A najlepsze jak zdamy sobie sprawę, że najwybitniejsi naukowcy jak Albert Einstein, Thomas Edison czy Leonardo da Vinci byli wegetarianami. Co tam, że byli i są nadal największymi umysłami na świecie i tak "mają problemy psychicznie i/lub kompleksy, więc starają się na siebie zwrócić uwagę rożnymi głupotami."... niektórzy ludzie mają nas*ane we łbach i plują jadem bez powodu. Czyli jak osoba zajmuje się np. Katyniem i próbuje na ten temat jak najwięcej zdziałać to również ma poważne zaburzenia i jego działania mają zwrócić uwagę różnymi głupotami? Może nie jestem wege, ale również nie segreguję ludzi. Patriota patriocie nie równy tak samo jest z wegetarianami. Prosto jest oceniać zachowanie u innych trudniej spojrzeć w lustro.
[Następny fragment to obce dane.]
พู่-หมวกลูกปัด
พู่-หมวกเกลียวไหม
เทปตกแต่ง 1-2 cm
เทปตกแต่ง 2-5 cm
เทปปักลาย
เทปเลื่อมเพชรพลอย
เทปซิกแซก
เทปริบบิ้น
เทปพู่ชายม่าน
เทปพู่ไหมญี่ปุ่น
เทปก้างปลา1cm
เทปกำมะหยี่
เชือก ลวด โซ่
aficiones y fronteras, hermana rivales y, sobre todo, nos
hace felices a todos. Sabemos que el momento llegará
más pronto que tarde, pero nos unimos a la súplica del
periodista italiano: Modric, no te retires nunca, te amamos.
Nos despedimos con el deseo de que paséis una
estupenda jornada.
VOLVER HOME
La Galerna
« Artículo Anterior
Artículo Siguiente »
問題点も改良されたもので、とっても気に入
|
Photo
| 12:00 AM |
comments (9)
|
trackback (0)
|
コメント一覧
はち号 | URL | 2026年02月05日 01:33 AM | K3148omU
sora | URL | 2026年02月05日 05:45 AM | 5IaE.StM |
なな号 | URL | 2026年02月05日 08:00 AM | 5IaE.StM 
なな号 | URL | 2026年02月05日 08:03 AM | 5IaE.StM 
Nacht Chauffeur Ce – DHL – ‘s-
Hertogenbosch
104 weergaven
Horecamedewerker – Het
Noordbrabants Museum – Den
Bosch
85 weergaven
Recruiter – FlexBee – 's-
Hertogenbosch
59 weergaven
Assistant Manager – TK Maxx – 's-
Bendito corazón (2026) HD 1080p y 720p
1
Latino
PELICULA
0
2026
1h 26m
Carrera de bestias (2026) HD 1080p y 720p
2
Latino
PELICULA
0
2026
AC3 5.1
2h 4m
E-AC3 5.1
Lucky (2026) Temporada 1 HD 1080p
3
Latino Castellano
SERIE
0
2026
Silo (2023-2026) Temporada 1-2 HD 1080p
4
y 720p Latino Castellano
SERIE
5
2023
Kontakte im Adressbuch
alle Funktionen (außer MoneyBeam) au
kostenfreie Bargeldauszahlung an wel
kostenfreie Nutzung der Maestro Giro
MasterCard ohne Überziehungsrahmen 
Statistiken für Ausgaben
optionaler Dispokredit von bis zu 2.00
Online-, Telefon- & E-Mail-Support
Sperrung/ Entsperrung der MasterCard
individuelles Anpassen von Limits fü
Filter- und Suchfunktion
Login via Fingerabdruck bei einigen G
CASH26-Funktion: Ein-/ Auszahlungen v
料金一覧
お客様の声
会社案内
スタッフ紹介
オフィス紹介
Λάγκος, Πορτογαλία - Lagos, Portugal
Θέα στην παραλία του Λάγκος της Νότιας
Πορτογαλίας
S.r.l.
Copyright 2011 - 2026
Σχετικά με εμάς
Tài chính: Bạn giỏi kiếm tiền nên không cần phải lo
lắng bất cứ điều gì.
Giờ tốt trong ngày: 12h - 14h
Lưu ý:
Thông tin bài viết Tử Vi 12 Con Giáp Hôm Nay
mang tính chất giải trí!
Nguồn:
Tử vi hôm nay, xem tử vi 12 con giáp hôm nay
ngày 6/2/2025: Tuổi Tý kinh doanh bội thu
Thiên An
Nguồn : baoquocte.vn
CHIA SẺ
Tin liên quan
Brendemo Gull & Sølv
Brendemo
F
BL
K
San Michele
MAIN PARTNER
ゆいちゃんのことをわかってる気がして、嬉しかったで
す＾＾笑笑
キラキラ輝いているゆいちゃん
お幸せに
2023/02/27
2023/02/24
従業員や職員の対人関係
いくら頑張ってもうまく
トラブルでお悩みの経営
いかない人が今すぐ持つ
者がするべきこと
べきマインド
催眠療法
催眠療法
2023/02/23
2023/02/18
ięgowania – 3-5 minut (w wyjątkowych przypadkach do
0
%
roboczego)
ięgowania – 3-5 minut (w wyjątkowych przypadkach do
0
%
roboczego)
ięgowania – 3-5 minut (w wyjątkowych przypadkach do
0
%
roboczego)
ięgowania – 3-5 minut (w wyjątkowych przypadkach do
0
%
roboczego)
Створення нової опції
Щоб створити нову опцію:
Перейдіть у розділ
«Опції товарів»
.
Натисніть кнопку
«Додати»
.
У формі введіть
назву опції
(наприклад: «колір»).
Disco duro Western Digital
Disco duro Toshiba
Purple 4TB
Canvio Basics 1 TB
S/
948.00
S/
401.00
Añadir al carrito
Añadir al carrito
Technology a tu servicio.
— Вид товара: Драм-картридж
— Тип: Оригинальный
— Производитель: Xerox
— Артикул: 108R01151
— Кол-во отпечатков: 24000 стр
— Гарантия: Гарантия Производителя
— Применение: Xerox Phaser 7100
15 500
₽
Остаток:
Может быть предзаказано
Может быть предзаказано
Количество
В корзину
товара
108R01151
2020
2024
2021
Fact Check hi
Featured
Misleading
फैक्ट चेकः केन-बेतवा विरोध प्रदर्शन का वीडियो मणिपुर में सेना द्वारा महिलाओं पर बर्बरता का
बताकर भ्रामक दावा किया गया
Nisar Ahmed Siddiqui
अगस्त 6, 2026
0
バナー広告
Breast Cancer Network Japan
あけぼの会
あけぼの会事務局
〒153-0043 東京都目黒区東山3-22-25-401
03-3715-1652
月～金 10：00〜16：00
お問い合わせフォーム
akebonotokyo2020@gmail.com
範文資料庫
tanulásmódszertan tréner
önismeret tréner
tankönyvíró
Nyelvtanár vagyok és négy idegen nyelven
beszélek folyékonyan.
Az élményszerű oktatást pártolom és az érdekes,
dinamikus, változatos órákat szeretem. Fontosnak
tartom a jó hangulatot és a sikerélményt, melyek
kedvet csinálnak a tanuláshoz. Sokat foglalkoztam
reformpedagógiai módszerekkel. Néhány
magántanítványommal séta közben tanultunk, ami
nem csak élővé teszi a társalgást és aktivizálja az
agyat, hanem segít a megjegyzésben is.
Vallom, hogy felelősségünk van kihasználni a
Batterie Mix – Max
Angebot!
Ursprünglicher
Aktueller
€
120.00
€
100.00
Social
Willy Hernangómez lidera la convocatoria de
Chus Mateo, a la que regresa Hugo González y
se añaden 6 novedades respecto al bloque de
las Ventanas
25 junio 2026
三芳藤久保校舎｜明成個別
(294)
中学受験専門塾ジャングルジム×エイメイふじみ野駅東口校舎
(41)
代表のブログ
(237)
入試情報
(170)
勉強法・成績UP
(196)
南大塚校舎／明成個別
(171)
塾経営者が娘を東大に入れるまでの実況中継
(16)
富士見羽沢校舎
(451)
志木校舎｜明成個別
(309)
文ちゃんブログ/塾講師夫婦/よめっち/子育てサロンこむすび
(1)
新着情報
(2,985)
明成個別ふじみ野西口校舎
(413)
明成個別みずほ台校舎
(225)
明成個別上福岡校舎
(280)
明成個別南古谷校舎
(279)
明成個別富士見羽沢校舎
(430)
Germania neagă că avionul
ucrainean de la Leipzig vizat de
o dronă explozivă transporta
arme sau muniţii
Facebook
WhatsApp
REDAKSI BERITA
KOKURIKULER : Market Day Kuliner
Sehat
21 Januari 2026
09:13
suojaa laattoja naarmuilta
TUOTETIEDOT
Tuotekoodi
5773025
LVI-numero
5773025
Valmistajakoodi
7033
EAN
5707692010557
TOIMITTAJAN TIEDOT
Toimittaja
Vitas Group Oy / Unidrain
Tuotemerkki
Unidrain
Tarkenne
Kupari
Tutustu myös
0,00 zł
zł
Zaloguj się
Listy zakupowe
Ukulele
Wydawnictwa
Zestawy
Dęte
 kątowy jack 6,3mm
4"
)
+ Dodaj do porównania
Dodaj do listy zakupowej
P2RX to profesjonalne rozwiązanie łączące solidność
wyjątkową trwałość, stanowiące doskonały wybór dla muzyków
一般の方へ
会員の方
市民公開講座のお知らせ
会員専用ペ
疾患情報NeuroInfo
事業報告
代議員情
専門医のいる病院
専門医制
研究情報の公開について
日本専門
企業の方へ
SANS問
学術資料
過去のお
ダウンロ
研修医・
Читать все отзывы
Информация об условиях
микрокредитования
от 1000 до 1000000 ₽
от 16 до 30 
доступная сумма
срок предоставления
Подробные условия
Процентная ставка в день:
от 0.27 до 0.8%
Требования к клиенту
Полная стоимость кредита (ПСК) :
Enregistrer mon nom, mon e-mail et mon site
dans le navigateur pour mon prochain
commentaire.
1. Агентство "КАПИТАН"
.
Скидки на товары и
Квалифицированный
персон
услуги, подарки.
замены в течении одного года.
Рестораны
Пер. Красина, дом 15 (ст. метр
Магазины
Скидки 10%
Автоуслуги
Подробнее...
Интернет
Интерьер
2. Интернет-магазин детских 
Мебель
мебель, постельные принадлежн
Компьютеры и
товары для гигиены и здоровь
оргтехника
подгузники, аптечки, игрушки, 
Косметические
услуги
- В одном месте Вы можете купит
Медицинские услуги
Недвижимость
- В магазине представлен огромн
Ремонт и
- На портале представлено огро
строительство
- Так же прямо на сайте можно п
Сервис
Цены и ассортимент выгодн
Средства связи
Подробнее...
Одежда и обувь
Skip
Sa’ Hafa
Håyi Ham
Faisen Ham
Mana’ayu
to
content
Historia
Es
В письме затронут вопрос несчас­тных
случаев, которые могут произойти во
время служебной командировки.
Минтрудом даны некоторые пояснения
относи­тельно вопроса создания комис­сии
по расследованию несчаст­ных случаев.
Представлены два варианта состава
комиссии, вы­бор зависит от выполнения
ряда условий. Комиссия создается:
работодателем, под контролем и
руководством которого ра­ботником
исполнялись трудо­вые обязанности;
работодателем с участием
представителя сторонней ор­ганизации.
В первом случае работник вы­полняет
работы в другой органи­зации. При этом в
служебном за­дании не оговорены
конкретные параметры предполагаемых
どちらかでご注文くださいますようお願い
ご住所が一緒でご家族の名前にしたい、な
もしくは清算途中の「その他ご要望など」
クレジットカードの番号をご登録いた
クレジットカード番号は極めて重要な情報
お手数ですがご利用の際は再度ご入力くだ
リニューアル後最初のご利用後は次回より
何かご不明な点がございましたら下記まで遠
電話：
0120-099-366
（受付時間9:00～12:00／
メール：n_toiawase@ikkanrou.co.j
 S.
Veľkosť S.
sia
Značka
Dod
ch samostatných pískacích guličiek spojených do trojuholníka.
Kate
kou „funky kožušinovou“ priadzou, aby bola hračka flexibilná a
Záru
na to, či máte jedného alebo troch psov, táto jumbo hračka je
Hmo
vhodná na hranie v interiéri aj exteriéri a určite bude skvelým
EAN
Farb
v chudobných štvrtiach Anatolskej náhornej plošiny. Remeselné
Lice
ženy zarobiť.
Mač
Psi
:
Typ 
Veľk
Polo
tu bardzie chodzi o to, że zwierzęta same swoich praw nie wywalcza, a człowiek niby istota rozumna a niektorzy nawet sami o sie nie potrafia sie zatroszczyc
W Azji nie ma pojęcia "walka o własne prawa". Ciężko pracujesz przez kilka godzin bez przerwy i płacą ci grosze. Koniec. Nie pasuje ci? To wypie*dalaj i poszukaj lepszej pracy, na twoje miejsce się znajdzie 20 innych. Są kraje, gdzie zwierzęta mają więcej praw od ludzi, należą do nich właśnie Indie, gdzie byle krowa ma się lepiej od człowieka. Nie zapominaj, że dzieci też są wykorzystywane do pracy i zwykle w ogóle nie dostają za to pieniędzy.
Autorze tego demota, a o czyje prawa Ty walczysz? Intuicyjnie wiesz, że oni mają rację, więc na siłę szukasz usprawiedliwienia dla swojej bierności. Ja jem mięso, ale staram się ograniczać bo to prawda, zwierzęta maja przej3bane z nami na tym łez padole. Nawet jakby każdy zredukowal o 50%, to już by bardzo pomogło. Krok po kroku.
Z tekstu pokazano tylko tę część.